- Born: 5 July 1924 Vitória de Santo Antão, Pernambuco, Brazil
- Died: 8 July 1978 (aged 54) São Paulo, Brazil
- Education: Federal University of Pernambuco
- Occupations: Novelist, short story writer

= Osman Lins =

Brazilian novelist (1924–1978)

Osman Lins (July 5, 1924 - July 8, 1978) was a Brazilian novelist and short-story writer. He is considered to be one of the leading innovators of Brazilian literature in the mid 20th century.

Lins was born in Vitória de Santo Antão, Pernambuco. He graduated from the University of Recife in 1946 with a degree in Economics and Finance, and held a position as bank clerk from 1943 until 1970. From 1970 to 1976 he taught literature.

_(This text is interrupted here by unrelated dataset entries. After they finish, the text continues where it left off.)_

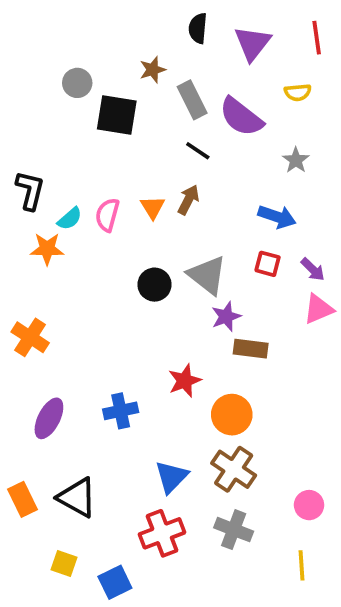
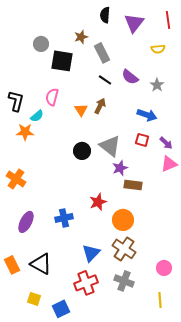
purple semicircle: (241, 117) -> (130, 77), moved, size x0.7
pink semicircle: (107, 215) -> (52, 97), moved

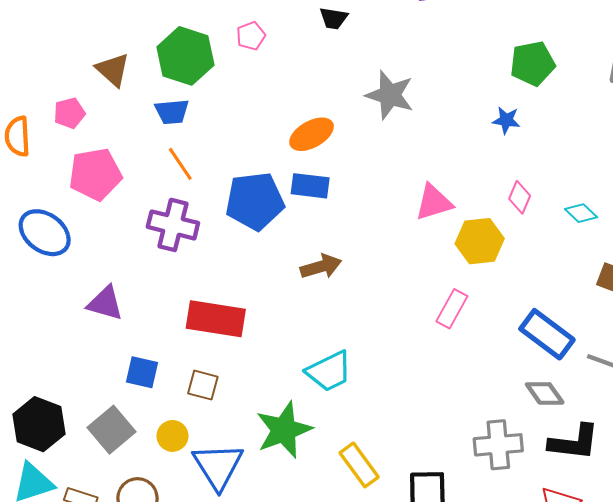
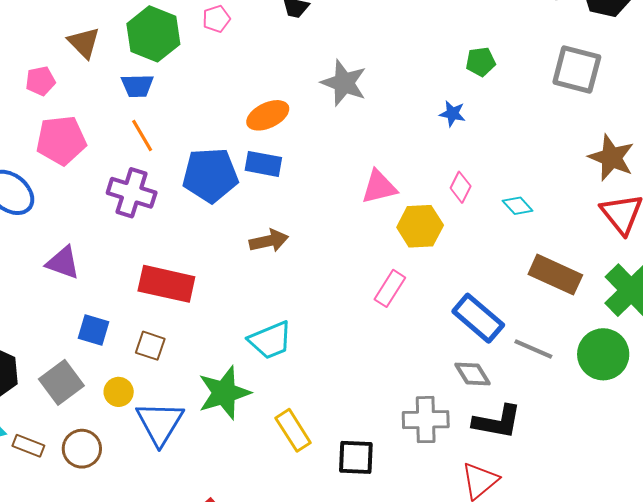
green pentagon: (532, 64) -> (481, 62), size x0.7

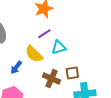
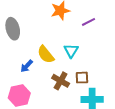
purple line: (44, 34) -> (89, 22), moved
cyan triangle: (59, 47) -> (71, 51), turned -49

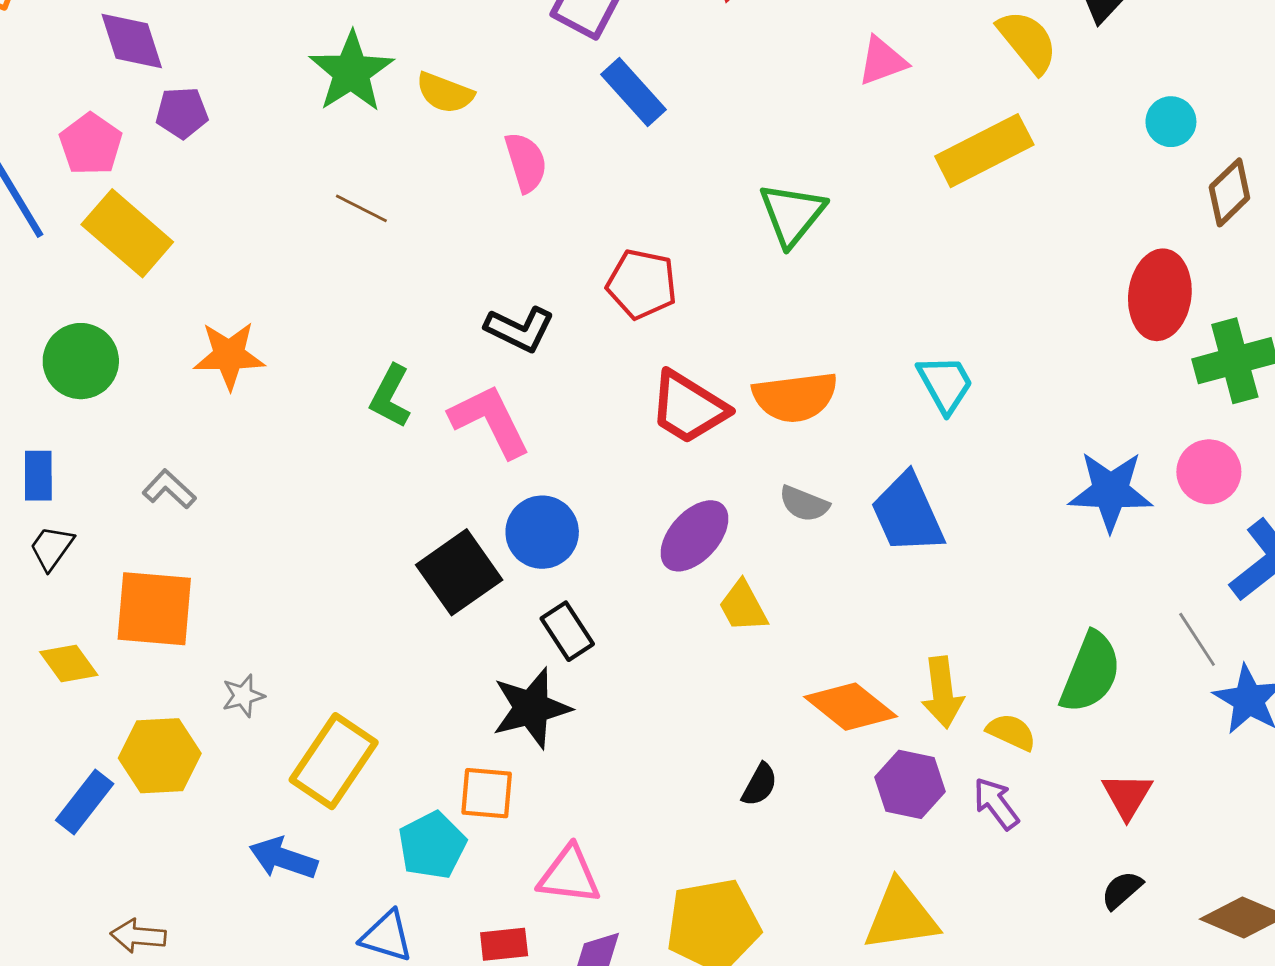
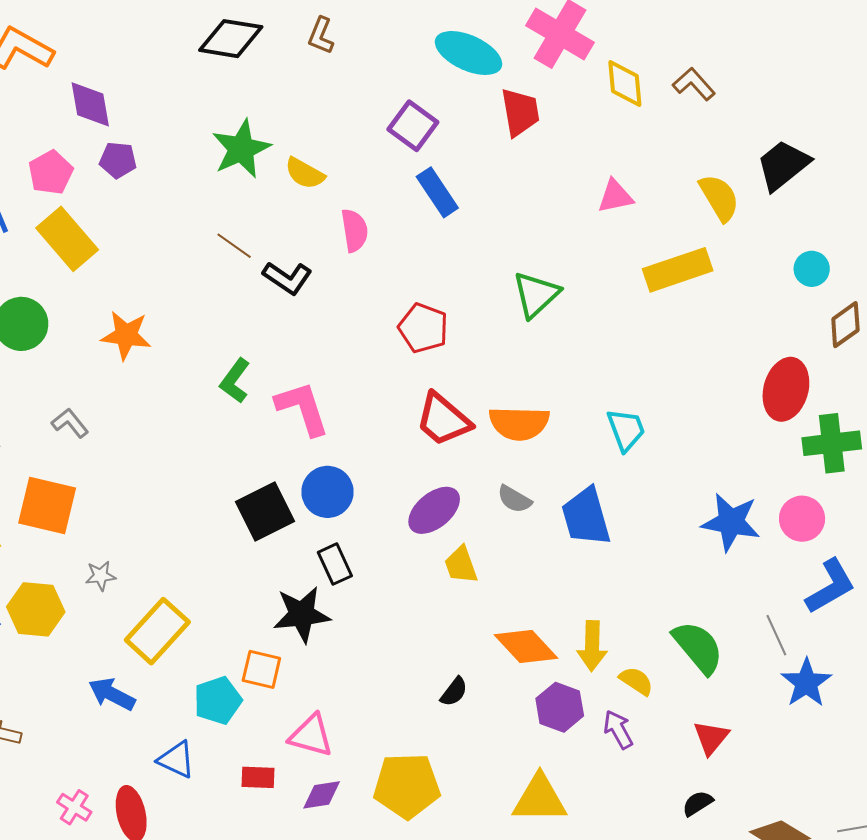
black L-shape: (520, 329) -> (287, 278), moved
green semicircle: (1091, 672) -> (698, 647), turned -70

His first novel, O Visitante ("The Visitor"), was published in 1955. His later publications would bring him international recognition and establish his reputation—Nove, Novena (1966; "Nine, Ninth"), a collection of short stories; Avalovara (1973), a novel; and A Rainha dos Cárceres da Grécia (1976; "The Queen of the Grecian Jails"), a novel/essay. Lins was the recipient of three major Brazilian literary awards, which included the Coelho Neto Prize of the Brazilian Academy of Letters. He died in São Paulo at the age of 54 from widespread cancer, the result of a belatedly diagnosed melanoma.